_Requirement_.
Comb the records below for the string "cookies" and copy each line where it turns up.

_Records for the exercise_.

<<<<

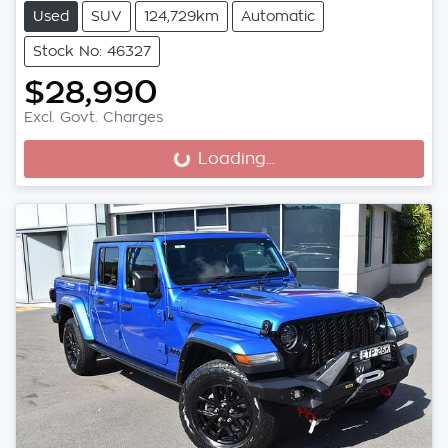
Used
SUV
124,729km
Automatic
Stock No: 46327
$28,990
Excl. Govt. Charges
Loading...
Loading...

>>>>
<<<<

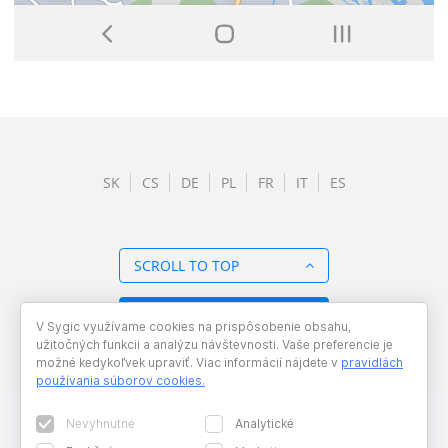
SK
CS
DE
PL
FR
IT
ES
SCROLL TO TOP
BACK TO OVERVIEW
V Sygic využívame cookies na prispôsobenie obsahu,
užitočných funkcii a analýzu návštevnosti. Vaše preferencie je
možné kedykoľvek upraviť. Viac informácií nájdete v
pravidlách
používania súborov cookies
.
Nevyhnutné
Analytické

>>>>

_Reply_.
V Sygic využívame cookies na prispôsobenie obsahu,
používania súborov cookies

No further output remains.